Jesus’ teaching about adultery was an advance for his time – Jesus sees both man and woman as being equally bound by their marriage- at a time when men could divorce women for little or no cause but women could only divorce for adultery. But I think we can see adultery as something more than just sex outside marriage. The Bible often uses adultery to mean something akin to idolatory – putting something or someone before God. So adultery is breaking our primary covenant with God. This may be in sexual infidelity to the one who we have covenanted to have as a special partner for living out our covenant with God, but it does not have to be.
I wonder if that is why Mark immediately jumps to children. Children have a capacity for open hearted wonder and passionate love which we often lose as we age. But it is precisely that quality of open-hearted passion which we experience at our best moments in our intimate relationships. It is open-hearted passion which God longs to receive from us, because that is how God loves each one of us.

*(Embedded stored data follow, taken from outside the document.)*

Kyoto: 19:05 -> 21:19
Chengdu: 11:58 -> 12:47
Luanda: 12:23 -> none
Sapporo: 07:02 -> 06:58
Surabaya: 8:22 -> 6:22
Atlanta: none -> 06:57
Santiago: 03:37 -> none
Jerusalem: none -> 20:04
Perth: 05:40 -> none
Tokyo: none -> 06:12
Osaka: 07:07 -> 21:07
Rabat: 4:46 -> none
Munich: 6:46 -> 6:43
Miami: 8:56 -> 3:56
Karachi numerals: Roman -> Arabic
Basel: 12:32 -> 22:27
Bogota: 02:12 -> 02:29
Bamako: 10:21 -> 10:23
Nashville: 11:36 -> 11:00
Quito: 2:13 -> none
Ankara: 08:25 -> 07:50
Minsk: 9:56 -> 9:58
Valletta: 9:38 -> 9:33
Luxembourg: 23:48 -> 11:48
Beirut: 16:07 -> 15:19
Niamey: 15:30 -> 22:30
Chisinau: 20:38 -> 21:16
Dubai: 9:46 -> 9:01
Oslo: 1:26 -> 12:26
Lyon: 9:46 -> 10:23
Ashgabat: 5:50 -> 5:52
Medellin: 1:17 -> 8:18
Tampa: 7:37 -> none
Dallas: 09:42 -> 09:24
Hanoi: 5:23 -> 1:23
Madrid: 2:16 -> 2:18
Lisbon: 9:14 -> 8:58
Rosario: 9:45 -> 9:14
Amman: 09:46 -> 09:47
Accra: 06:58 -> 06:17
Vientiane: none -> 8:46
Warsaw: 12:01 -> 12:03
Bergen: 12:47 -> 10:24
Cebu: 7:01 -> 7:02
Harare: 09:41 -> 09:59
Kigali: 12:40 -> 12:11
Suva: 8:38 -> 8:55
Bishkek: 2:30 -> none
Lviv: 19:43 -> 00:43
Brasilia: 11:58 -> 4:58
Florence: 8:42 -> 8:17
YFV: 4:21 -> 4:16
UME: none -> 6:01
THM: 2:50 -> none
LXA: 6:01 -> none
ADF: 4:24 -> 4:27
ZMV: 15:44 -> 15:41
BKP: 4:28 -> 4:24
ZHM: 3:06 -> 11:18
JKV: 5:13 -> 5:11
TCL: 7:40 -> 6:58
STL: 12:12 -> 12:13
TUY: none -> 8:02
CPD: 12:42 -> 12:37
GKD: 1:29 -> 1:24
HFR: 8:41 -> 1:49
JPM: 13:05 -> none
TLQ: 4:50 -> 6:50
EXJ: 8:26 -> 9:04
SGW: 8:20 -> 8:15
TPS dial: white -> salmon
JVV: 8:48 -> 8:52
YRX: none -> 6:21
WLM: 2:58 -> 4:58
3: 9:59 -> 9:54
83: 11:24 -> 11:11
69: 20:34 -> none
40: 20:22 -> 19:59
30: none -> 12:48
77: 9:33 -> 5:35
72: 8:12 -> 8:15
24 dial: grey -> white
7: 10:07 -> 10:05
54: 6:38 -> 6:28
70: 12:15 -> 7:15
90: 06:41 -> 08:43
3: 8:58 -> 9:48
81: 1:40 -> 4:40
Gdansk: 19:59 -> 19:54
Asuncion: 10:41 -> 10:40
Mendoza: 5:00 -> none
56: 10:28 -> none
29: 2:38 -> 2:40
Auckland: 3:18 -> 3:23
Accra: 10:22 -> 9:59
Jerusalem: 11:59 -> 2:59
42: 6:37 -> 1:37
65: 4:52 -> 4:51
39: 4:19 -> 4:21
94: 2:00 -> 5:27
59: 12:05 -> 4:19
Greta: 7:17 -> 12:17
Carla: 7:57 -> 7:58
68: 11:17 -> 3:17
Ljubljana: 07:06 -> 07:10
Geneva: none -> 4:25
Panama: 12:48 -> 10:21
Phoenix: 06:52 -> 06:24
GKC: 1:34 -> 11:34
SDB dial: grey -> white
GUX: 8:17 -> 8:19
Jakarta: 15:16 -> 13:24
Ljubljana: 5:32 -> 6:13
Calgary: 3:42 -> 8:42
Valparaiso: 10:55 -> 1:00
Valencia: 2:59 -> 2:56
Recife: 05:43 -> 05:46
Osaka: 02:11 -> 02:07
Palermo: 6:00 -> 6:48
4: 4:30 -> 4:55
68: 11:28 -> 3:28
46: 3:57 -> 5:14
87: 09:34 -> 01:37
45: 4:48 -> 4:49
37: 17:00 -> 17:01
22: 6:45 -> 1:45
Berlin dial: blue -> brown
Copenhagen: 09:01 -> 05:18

The reign of God is like the love of a child, like Job’s love for God before he was tested in the ups and downs of human misfortune. Whether or not you have a marriage partner to knock your ego day after day, the process of human maturing and of spiritual transformation is challenging. Even in difficult times, God’s love is always constant, always there, even though sometimes we can’t feel it.

Our challenge is to allow life to open us up more and more, to break our hearts open so that we can love God not out of duty but with open hearted passion. And then we can experience God’s love flowing in and through us and touching all around us with peace and healing. Then our eyes will be opened to the reign of God all around us and we will see it with the wonder of a small child.